Gerard Piqué encontró durante años en la playa de Oyambre un paréntesis perfecto lejos del ruido del Camp Nou, de la exposición mediática y, más tarde, del foco permanente sobre su vida privada.

En los veranos que pasaba en España con Shakira y sus hijos, el excentral del Barça optaba por este rincón de la costa cántabra, un arenal de casi dos kilómetros donde el paisaje manda más que cualquier rastro de urbanización.

En Oyambre no hay paseo marítimo ni bloques de apartamentos pegados a la arena: lo que rodea al jugador cuando pisa la playa es un cinturón de dunas, praderas verdes y marismas que se abre al Cantábrico con un aspecto aún salvaje.

La imagen dista mucho de la del futbolista rodeado de cámaras en un destino masificado; aquí, para encontrarlo, hay que cruzar carreteras secundarias y caminos que desembocan en un paisaje protegido desde 1988 dentro del Parque Natural de Oyambre.

Esa declaración de protección ampara más de 5.000 hectáreas donde conviven acantilados, rías, pastos atlánticos y uno de los sistemas dunares más valiosos del norte peninsular.

Para un jugador acostumbrado a estadios llenos y a agendas apretadas, el plan en Cantabria cambiaba de registro: madrugones para bajar a la arena casi desierta, paseos con el mar al fondo y sesiones de surf aprovechando el oleaje moderado que ha convertido Oyambre en un pequeño santuario para la tabla.

El arenal es uno de los puntos fijos en el mapa surfero de la región, con escuelas y campamentos que se apoyan en esa combinación de olas constantes, entorno virgen y una ocupación mucho más razonable que la de otras playas célebres del Cantábrico.

Gerard Piqué, en una imagen de archivo

Gerard Piqué, en una imagen de archivo Europa Press

Entre baño y baño, el futbolista encontraba un escenario que poco tiene que ver con los boxes VIP: niños jugando en la orilla, autocaravanas discretas al fondo y senderos de madera que serpentean entre la arena y la vegetación.
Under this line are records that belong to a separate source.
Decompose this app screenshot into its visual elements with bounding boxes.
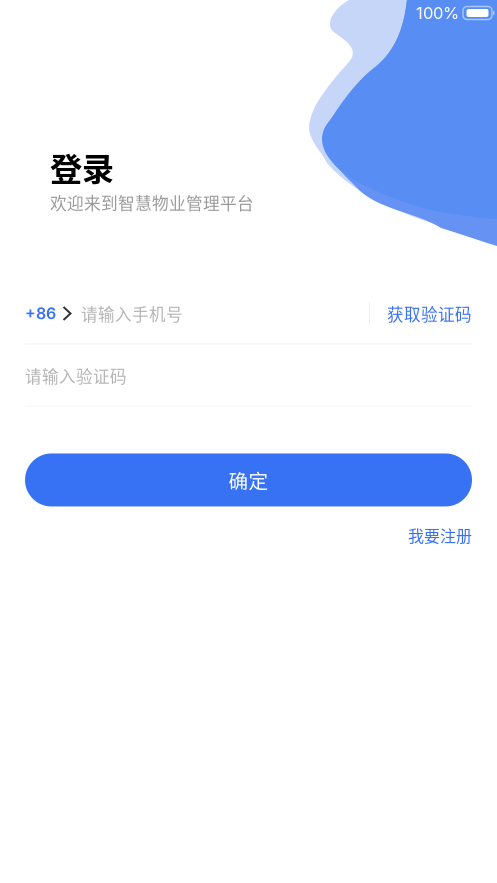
staticText: +86 bbox=[25, 304, 56, 323]
staticText: 获取验证码 bbox=[387, 302, 472, 325]
staticText: 确定 bbox=[228, 466, 268, 494]
button[interactable]: 请输入手机号 bbox=[81, 300, 369, 326]
staticText: 100% bbox=[416, 3, 459, 23]
staticText: 我要注册 bbox=[408, 524, 472, 547]
button[interactable]: 选择国家区号 +86 bbox=[25, 300, 72, 326]
staticText: 登录 bbox=[50, 144, 114, 190]
button[interactable]: 确定 bbox=[25, 454, 472, 506]
staticText: 欢迎来到智慧物业管理平台 bbox=[50, 190, 254, 214]
button[interactable]: 我要注册 bbox=[408, 524, 472, 547]
button[interactable]: 获取验证码 bbox=[387, 300, 472, 326]
staticText: 请输入手机号 bbox=[81, 302, 183, 325]
button[interactable]: 请输入验证码 bbox=[25, 362, 472, 388]
staticText: 请输入验证码 bbox=[25, 364, 127, 387]
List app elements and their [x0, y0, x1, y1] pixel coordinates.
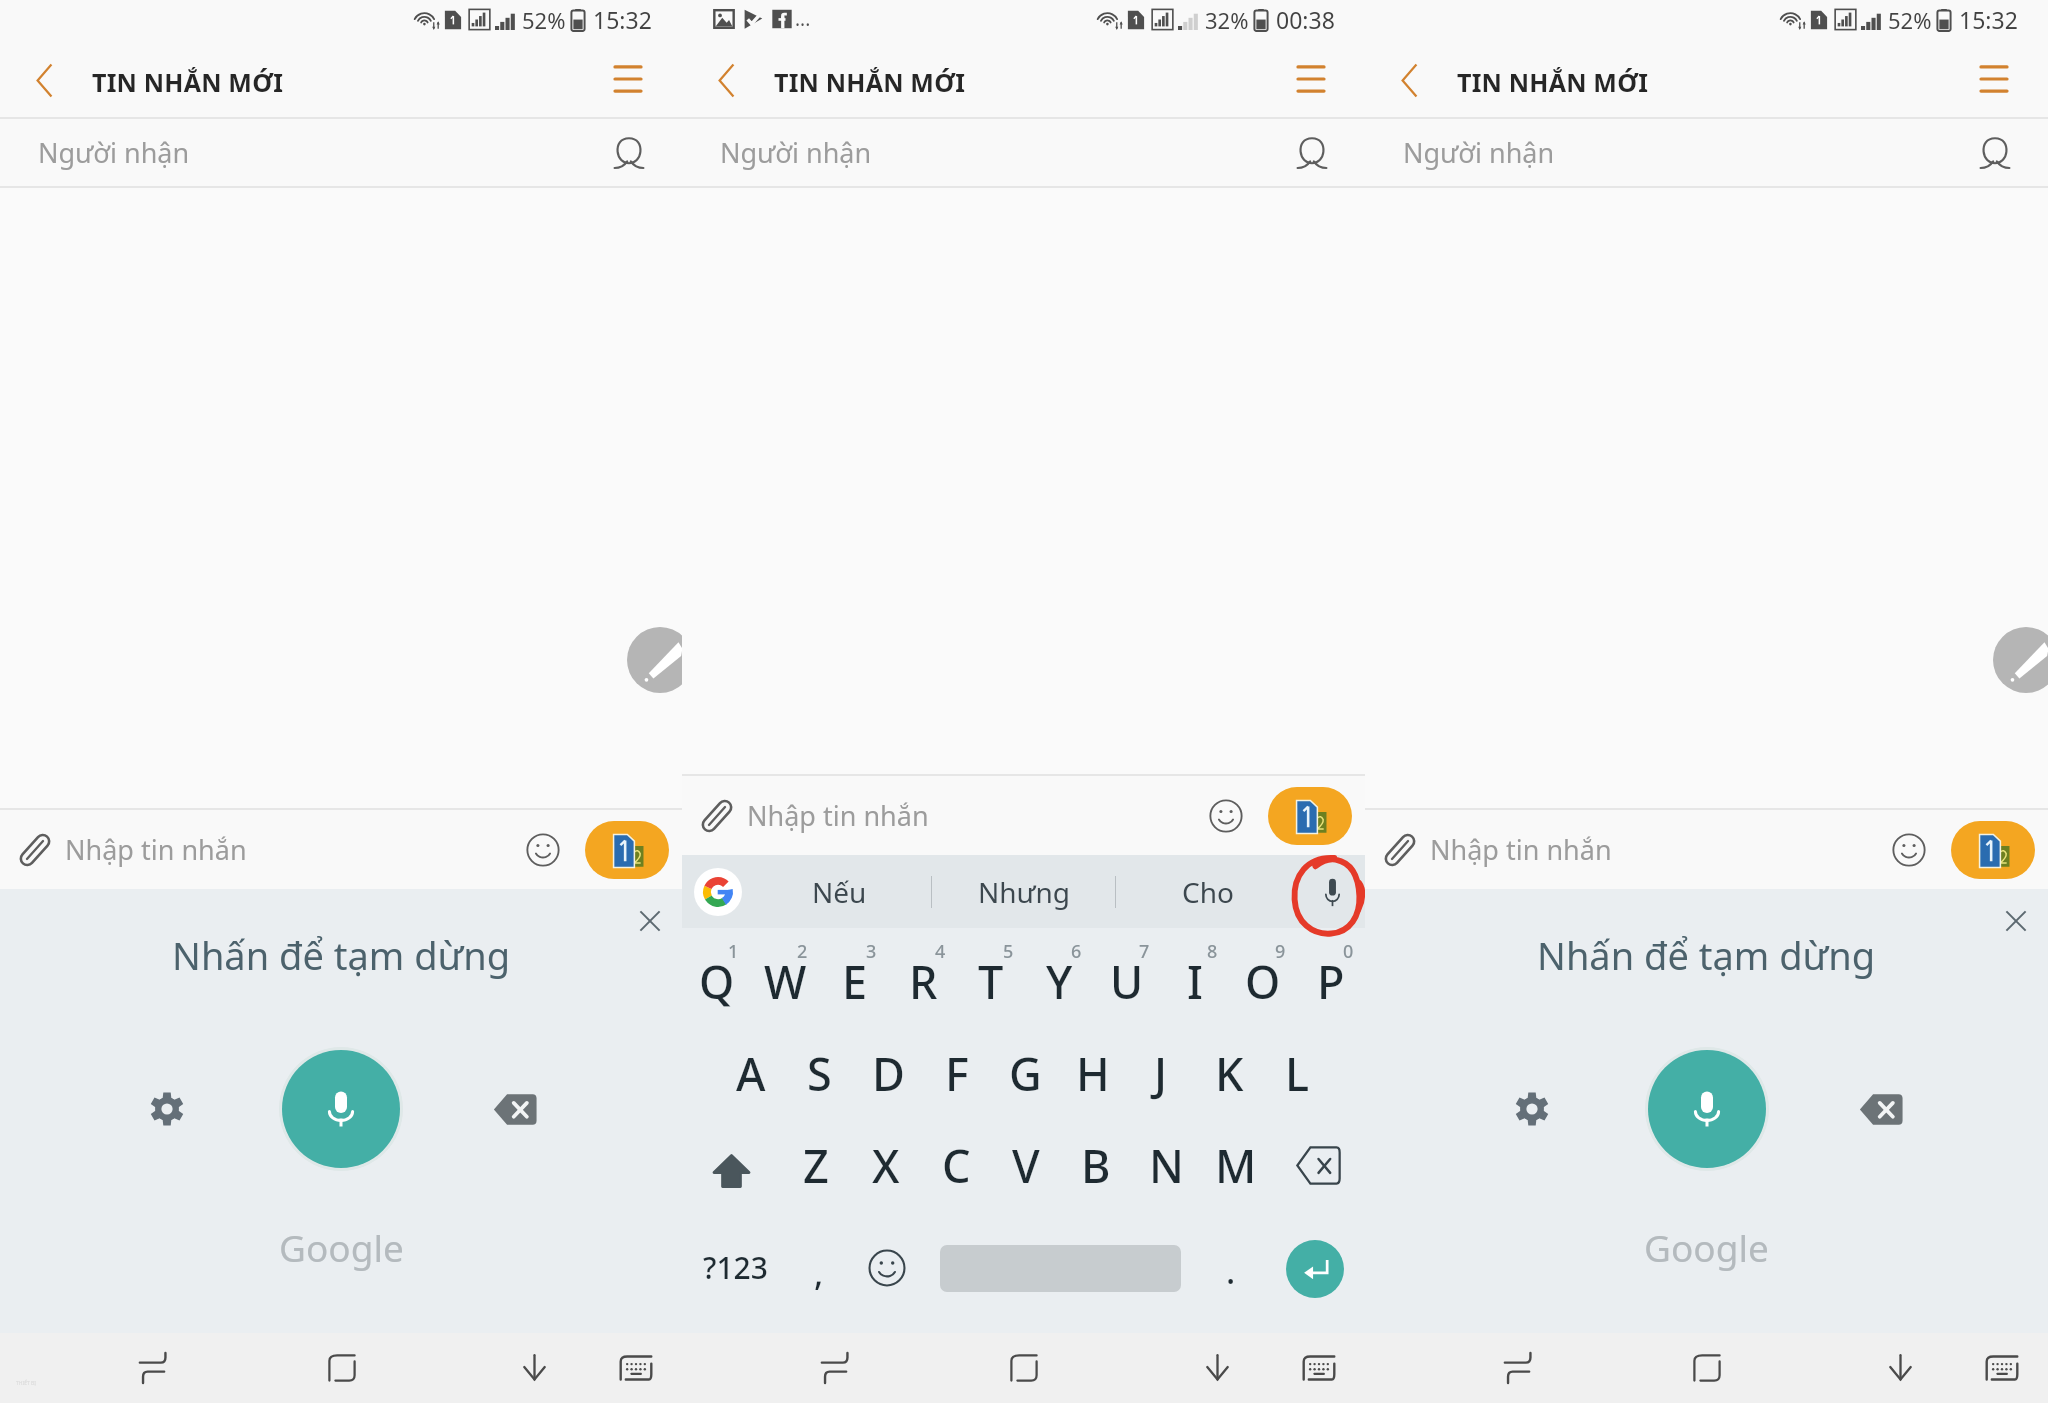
- button[interactable]: G: [991, 1027, 1059, 1119]
- staticText: X: [872, 1135, 900, 1196]
- button[interactable]: Keyboard: [1970, 1336, 2034, 1400]
- button[interactable]: Back: [18, 54, 70, 106]
- button[interactable]: B: [1061, 1119, 1131, 1211]
- button[interactable]: Emoji: [519, 826, 567, 874]
- button[interactable]: Back: [700, 54, 752, 106]
- button[interactable]: ,: [788, 1211, 850, 1303]
- button[interactable]: Google: [694, 868, 742, 916]
- button[interactable]: V: [991, 1119, 1061, 1211]
- button[interactable]: Select SIM: [1951, 821, 2035, 879]
- button[interactable]: T: [957, 935, 1025, 1027]
- button[interactable]: Z: [781, 1119, 851, 1211]
- button[interactable]: Close: [1990, 895, 2042, 947]
- button[interactable]: Recents: [682, 1333, 986, 1403]
- button[interactable]: Người nhận: [682, 119, 1365, 186]
- staticText: Nhưng: [978, 873, 1070, 911]
- staticText: Google: [279, 1222, 404, 1272]
- staticText: TIN NHẮN MỚI: [774, 65, 966, 99]
- button[interactable]: K: [1195, 1027, 1263, 1119]
- button[interactable]: Emoji: [1885, 826, 1933, 874]
- button[interactable]: Add recipient: [1288, 129, 1336, 177]
- button[interactable]: Select SIM: [585, 821, 669, 879]
- button[interactable]: Settings: [1504, 1081, 1560, 1137]
- staticText: V: [1012, 1135, 1040, 1196]
- button[interactable]: W: [751, 935, 820, 1027]
- staticText: P: [1317, 951, 1345, 1012]
- staticText: Nhập tin nhắn: [1430, 831, 1612, 868]
- button[interactable]: Space: [923, 1211, 1198, 1303]
- button[interactable]: Người nhận: [1365, 119, 2048, 186]
- button[interactable]: Recents: [1365, 1333, 1669, 1403]
- button[interactable]: N: [1131, 1119, 1201, 1211]
- button[interactable]: Hide keyboard: [1868, 1336, 1932, 1400]
- button[interactable]: ?123: [682, 1211, 788, 1303]
- staticText: Google: [1644, 1222, 1769, 1272]
- button[interactable]: Nếu: [748, 855, 931, 928]
- button[interactable]: Microphone: [279, 1047, 403, 1171]
- button[interactable]: Compose message: [1993, 627, 2048, 693]
- button[interactable]: M: [1201, 1119, 1271, 1211]
- button[interactable]: Hide keyboard: [1185, 1336, 1249, 1400]
- button[interactable]: Attach: [1, 816, 69, 884]
- button[interactable]: F: [923, 1027, 991, 1119]
- button[interactable]: R: [889, 935, 957, 1027]
- button[interactable]: More options: [602, 53, 654, 105]
- staticText: C: [942, 1135, 971, 1196]
- button[interactable]: Home: [1659, 1333, 1755, 1403]
- button[interactable]: H: [1059, 1027, 1127, 1119]
- button[interactable]: L: [1263, 1027, 1331, 1119]
- button[interactable]: Người nhận: [0, 119, 682, 186]
- button[interactable]: Emoji: [1202, 792, 1250, 840]
- button[interactable]: .: [1198, 1211, 1264, 1303]
- button[interactable]: I: [1161, 935, 1229, 1027]
- button[interactable]: Q: [682, 935, 751, 1027]
- button[interactable]: More options: [1968, 53, 2020, 105]
- button[interactable]: Hide keyboard: [502, 1336, 566, 1400]
- staticText: S: [807, 1043, 832, 1104]
- button[interactable]: Recents: [0, 1333, 303, 1403]
- button[interactable]: C: [921, 1119, 991, 1211]
- button[interactable]: O: [1229, 935, 1297, 1027]
- button[interactable]: Nhưng: [932, 855, 1115, 928]
- button[interactable]: Home: [294, 1333, 389, 1403]
- button[interactable]: Keyboard: [604, 1336, 668, 1400]
- button[interactable]: P: [1297, 935, 1365, 1027]
- button[interactable]: Enter: [1264, 1211, 1365, 1303]
- button[interactable]: Backspace: [1853, 1081, 1909, 1137]
- button[interactable]: U: [1093, 935, 1161, 1027]
- button[interactable]: Attach: [683, 782, 751, 850]
- button[interactable]: Compose message: [627, 627, 693, 693]
- button[interactable]: J: [1127, 1027, 1195, 1119]
- staticText: O: [1245, 951, 1281, 1012]
- staticText: E: [842, 951, 868, 1012]
- staticText: Nhấn để tạm dừng: [1537, 929, 1876, 981]
- staticText: Nhấn để tạm dừng: [172, 929, 511, 981]
- staticText: H: [1076, 1043, 1110, 1104]
- button[interactable]: Home: [976, 1333, 1072, 1403]
- button[interactable]: X: [851, 1119, 921, 1211]
- button[interactable]: More options: [1285, 53, 1337, 105]
- staticText: Nhập tin nhắn: [65, 831, 247, 868]
- button[interactable]: Attach: [1366, 816, 1434, 884]
- staticText: Người nhận: [1403, 134, 1555, 171]
- button[interactable]: D: [854, 1027, 923, 1119]
- button[interactable]: Cho: [1116, 855, 1299, 928]
- button[interactable]: Settings: [139, 1081, 195, 1137]
- button[interactable]: Add recipient: [1971, 129, 2019, 177]
- staticText: 52%: [1888, 5, 1932, 35]
- button[interactable]: Voice input: [1304, 864, 1360, 920]
- button[interactable]: Backspace: [487, 1081, 543, 1137]
- button[interactable]: Emoji: [850, 1211, 923, 1303]
- button[interactable]: Back: [1383, 54, 1435, 106]
- button[interactable]: S: [785, 1027, 854, 1119]
- button[interactable]: Select SIM: [1268, 787, 1352, 845]
- button[interactable]: Y: [1025, 935, 1093, 1027]
- button[interactable]: Add recipient: [605, 129, 653, 177]
- button[interactable]: Close: [624, 895, 676, 947]
- button[interactable]: Shift: [682, 1119, 781, 1211]
- button[interactable]: Keyboard: [1287, 1336, 1351, 1400]
- button[interactable]: A: [716, 1027, 785, 1119]
- button[interactable]: E: [820, 935, 889, 1027]
- button[interactable]: Backspace: [1271, 1119, 1365, 1211]
- button[interactable]: Microphone: [1645, 1047, 1769, 1171]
El contexto ayuda a entender por qué Oyambre se convirtió en su refugio. Situada entre San Vicente de la Barquera y Comillas, la playa permite en pocos minutos pasar del anonimato de un chiringuito escondido a un pueblo costero con aire marinero, o retirarse hacia el interior, donde pequeñas localidades y alojamientos rurales ofrecen todavía más intimidad.

El parque natural, además, es un corredor para aves migratorias, lo que añade al cuadro el vuelo de garzas y bandadas de ánades sobre la ría de La Rabia, justo detrás del arenal.

Mientras su nombre ocupaba titulares por motivos deportivos y extradeportivos, Piqué se reservaba este rincón del norte para desconectar en familia, subirse a la tabla y mezclarse con surfistas y vecinos que, más que un famoso, veían en él a un veraneante más.

En Oyambre, el exfutbolista intercambiaba la grada por las dunas y los focos por la luz cambiante del Cantábrico, en un escenario que resume bien la idea de refugio: naturaleza protegida, horizonte abierto y una playa larga donde es fácil perderse… y pasar desapercibido.